BRIEF SUMMARYAccording to one aspect of the present disclosure, a device and technique for an impact switch is disclosed. The impact switch includes a first member having a reservoir for holding a conductive fluid and a second member having a first conductive portion disconnected from a second conductive portion. The second member is coupled to the first member over the reservoir. Responsive to receiving a predetermined level of impact, the conductive fluid moves from the reservoir to an interface between the first and second members to conductively connect the first conductive portion with the second conductive portion.

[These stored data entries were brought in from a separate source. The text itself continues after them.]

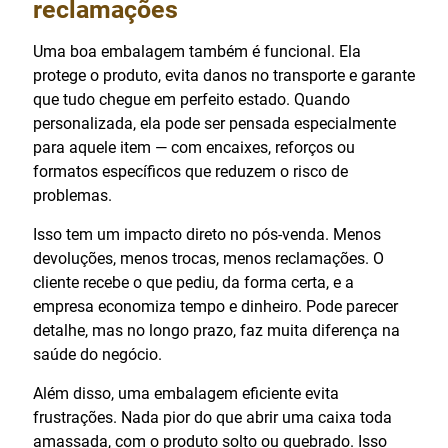
reclamações
Uma boa embalagem também é funcional. Ela
protege o produto, evita danos no transporte e garante
que tudo chegue em perfeito estado. Quando
personalizada, ela pode ser pensada especialmente
para aquele item — com encaixes, reforços ou
formatos específicos que reduzem o risco de
problemas.
Isso tem um impacto direto no pós-venda. Menos
devoluções, menos trocas, menos reclamações. O
cliente recebe o que pediu, da forma certa, e a
empresa economiza tempo e dinheiro. Pode parecer
detalhe, mas no longo prazo, faz muita diferença na
saúde do negócio.
Além disso, uma embalagem eficiente evita
frustrações. Nada pior do que abrir uma caixa toda
amassada, com o produto solto ou quebrado. Isso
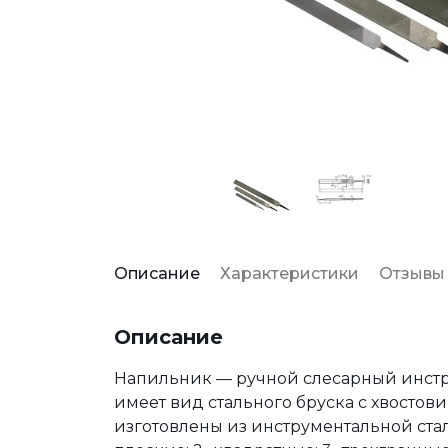
Описание
Характеристики
Отзывы
Описание
Напильник — ручной слесарный инструм
имеет вид стального бруска с хвостов
изготовлены из инструментальной стал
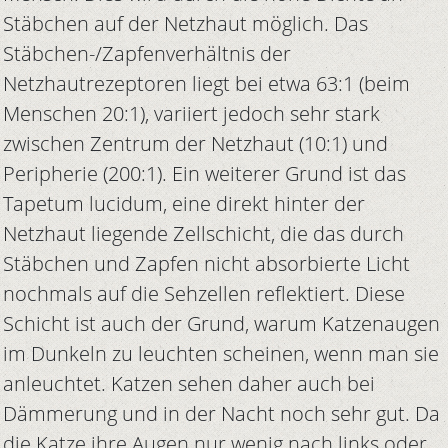
Stäbchen auf der Netzhaut möglich. Das
Stäbchen-/Zapfenverhältnis der
Netzhautrezeptoren liegt bei etwa 63:1 (beim
Menschen 20:1), variiert jedoch sehr stark
zwischen Zentrum der Netzhaut (10:1) und
Peripherie (200:1). Ein weiterer Grund ist das
Tapetum lucidum, eine direkt hinter der
Netzhaut liegende Zellschicht, die das durch
Stäbchen und Zapfen nicht absorbierte Licht
nochmals auf die Sehzellen reflektiert. Diese
Schicht ist auch der Grund, warum Katzenaugen
im Dunkeln zu leuchten scheinen, wenn man sie
anleuchtet. Katzen sehen daher auch bei
Dämmerung und in der Nacht noch sehr gut. Da
die Katze ihre Augen nur wenig nach links oder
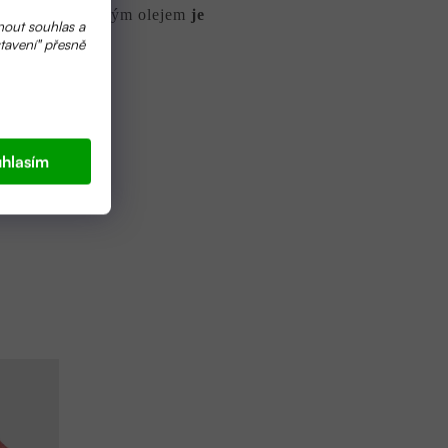
smetika s olivovým olejem
je
nout souhlas a
tavení" přesně
hlasím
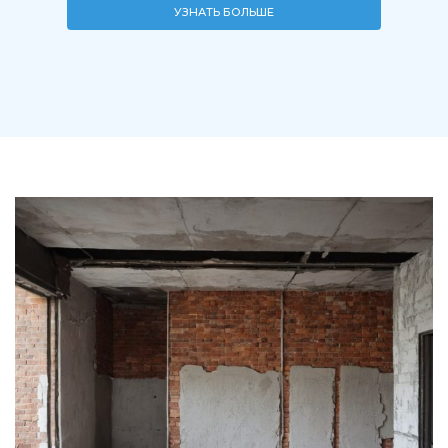
УЗНАТЬ БОЛЬШЕ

According to another embodiment of the present disclosure, an impact switch includes an insert having a reservoir for holding a conductive fluid, the reservoir sized to retain the conductive fluid in the reservoir until a predetermined level of impact is received by the impact switch. The impact switch also includes an electronic assembly disposed over an opening of the reservoir, the electronic assembly having a first conductive portion extending over a first portion of a periphery of the opening and a second conductive portion extending over a second portion of the periphery of the opening, the first and second conductive portions disconnected from each other in a non-activated state of the impact switch. Responsive to receiving the predetermined level of impact, the conductive fluid moves from the reservoir to an interface between the insert and the electronic assembly and migrates along the periphery to conductively connect the first conductive portion with the second conductive portion in an activated state.
For a more complete understanding of the present application, the objects and advantages thereof, reference is now made to the following descriptions taken in conjunction with the accompanying drawings, in which:
Embodiments of the present disclosure provide a device and technique for an impact switch. According to one embodiment, an impact switch includes a first member having a reservoir for holding a conductive fluid and a second member having a first conductive portion disconnected from a second conductive portion. The second member is coupled to the first member over the reservoir. Responsive to receiving a predetermined level of impact, the conductive fluid moves from the reservoir to an interface between the first and second members to conductively connect the first conductive portion with the second conductive portion. Embodiments of the present disclosure provide an impact switch that functions as a shock fuse such that, in response to receipt of a particular level and/or magnitude of a shock/acceleration event, conductive fluid closes the switch/fuse to enable an electronic signal to be generated/detected evidencing the receipt of the shock/acceleration event. Embodiments of the present disclosure also provide a passive impact sensor that can be used as part of an electronic signal or circuit. The impact sensing capabilities/functions of the impact switch of the present disclosure need no power while in the monitoring state. When activated, the impact switch can be used to complete an electrical path of a circuit and thus could be integrated into most any electronic monitoring system. Thus, the impact switch of the present disclosure provides an easily assembled and low cost passive impact sensing device.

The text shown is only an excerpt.